Britton, Elizabeth Gertrude Knight (1858-1934)
- Title
- Britton, Elizabeth Gertrude Knight (1858-1934)
- Contributor
- Zizelmann, Evelyn
- birthday
- 1858-01-09
- Birthplace
- New York City, NY
- Death Date
- 1934-02-25
- Occupation
- Botanist, educator
- Biographical Text
-
Elizabeth Knight was one of five daughters born to parents James and Sophie Anne. She spent most of her childhood on a farm and factory in Cuba, then attended a private New York school before going to Normal College. She graduated at 17, and then joined their staff as a teacher. She specialized in botany and reported upon plants in multiple different publications, often acting as a teacher and traveling across the country to collect specimens. Britton wrote over 300 papers, with about half of them regarding mosses specifically, and was consistently working to further the understandings of all plants.
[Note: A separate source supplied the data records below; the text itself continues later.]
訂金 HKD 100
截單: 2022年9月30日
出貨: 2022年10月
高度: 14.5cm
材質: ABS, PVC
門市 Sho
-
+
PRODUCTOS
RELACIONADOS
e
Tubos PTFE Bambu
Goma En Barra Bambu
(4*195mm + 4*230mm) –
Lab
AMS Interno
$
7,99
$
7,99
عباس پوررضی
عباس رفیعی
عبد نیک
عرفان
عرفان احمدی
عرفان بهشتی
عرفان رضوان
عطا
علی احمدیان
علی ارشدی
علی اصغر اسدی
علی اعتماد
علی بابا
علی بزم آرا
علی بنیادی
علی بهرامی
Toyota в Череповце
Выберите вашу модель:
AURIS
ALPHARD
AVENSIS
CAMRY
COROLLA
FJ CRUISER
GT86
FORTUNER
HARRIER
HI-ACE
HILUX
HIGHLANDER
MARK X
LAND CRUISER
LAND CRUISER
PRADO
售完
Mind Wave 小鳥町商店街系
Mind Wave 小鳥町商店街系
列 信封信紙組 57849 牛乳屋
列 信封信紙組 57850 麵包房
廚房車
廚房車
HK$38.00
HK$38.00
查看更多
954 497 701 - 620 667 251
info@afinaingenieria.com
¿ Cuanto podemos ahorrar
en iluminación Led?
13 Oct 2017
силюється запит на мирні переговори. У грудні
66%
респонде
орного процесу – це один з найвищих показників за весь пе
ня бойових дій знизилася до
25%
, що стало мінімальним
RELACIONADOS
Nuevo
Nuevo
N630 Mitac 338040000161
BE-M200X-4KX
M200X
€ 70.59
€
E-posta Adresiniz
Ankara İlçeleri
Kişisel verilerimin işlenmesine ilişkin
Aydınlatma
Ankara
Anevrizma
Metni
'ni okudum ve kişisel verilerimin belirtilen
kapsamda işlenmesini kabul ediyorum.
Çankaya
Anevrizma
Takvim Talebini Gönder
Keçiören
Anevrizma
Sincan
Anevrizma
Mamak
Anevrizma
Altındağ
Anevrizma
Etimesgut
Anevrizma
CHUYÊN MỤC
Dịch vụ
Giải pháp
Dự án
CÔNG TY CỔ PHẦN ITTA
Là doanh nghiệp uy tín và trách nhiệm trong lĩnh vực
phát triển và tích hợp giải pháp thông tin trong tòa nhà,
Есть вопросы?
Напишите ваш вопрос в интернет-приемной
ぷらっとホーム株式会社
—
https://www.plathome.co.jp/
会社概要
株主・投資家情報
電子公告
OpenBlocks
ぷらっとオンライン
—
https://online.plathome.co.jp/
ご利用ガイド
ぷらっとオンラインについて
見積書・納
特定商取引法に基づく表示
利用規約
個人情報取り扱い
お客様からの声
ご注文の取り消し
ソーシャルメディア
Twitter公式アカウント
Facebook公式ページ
Her most famous accomplishment was the banning of people using wild American holly as a Christmas decoration; as an alternative, she suggested propagation, or growing, of the plant instead to save the wild holly. She also devoted many years of her life to the conservation of wildflowers, an act which spurred on fourteen articles discussing wild plants and how they needed to be protected. Britton's efforts led to the conservation of such in many different states. She additionally led boycott campaigns, headed a conservation committee, funded the New York Botanical Garden, and was able to help many collections of plants grow in various schools.
Elizabeth married Nathaniel Lord Britton, an assistant geologist at Columbia College, in August of 1885. She died at her home in The Bronx following an apoplectic stroke. Fifteen species of plant, one animal species, and the moss genus Bryobrittonia are all named for her.